Employment has now grown above a 200,000-jobs pace for five straight months for the first time since the technology boom in the late 1990s.
Average hourly earnings, which are being closely watched for signs of wage pressures that could signal dwindling slack in the labor market, increased by 6 cents in June. The 12-month gain slipped to 2.0 percent from 2.1 percent, suggesting little build up in wage-related inflation pressures.
A broader measure of unemployment, which includes people who want a job but have given up searching and those working part-time because they cannot find full-time jobs, fell to 12.1 percent, the lowest level since October 2008.
The median duration of unemployment fell to 13.1 weeks from 14.6 weeks in May, the lowest in more than five years.
My opinion: There is just so much good stuff to talk about here. At the beginning of the article, economist Jacob Oubina is quoted, “It’s a report that really checks off all the positive boxes. I don’t think you could have asked for a stronger read.”
In my opinion, a great statistic that can be easily overlooked is the discouraged worker number. A decrease in this number means people who had stopped looking for a job are now looking again. A very optimistic statistic. Although this may keep wages low in the near term as the supply of labor begins to grow.
The median duration of unemployment also fell as the majority of unemployed workers is turning over faster. For the growth of the economy, this is a fantastic statistic. The less time people are without a job, the more they are able to spend. And the more they spend, the more firms must produce. And when a firm needs to produce more, they hire more workers. This is exactly the impetus to our economy that we have desperately needed.

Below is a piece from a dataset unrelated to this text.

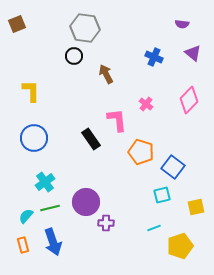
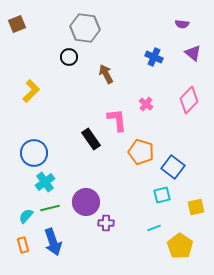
black circle: moved 5 px left, 1 px down
yellow L-shape: rotated 45 degrees clockwise
blue circle: moved 15 px down
yellow pentagon: rotated 20 degrees counterclockwise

Lastly, wages went up. And in my last post I said that an increase in wages would signal a big momentum swing. However, I am hesitant to say this is the signal I wanted as wages only increased marginally due to the large amount of slack in the labor market. I am waiting for a 4-5% wage growth before ringing that victory bell.
The economy feeds off itself. Doing well leads to doing better. And with numbers like these, I fully expect the spiral upwards to gain more and more momentum over the second half of the year.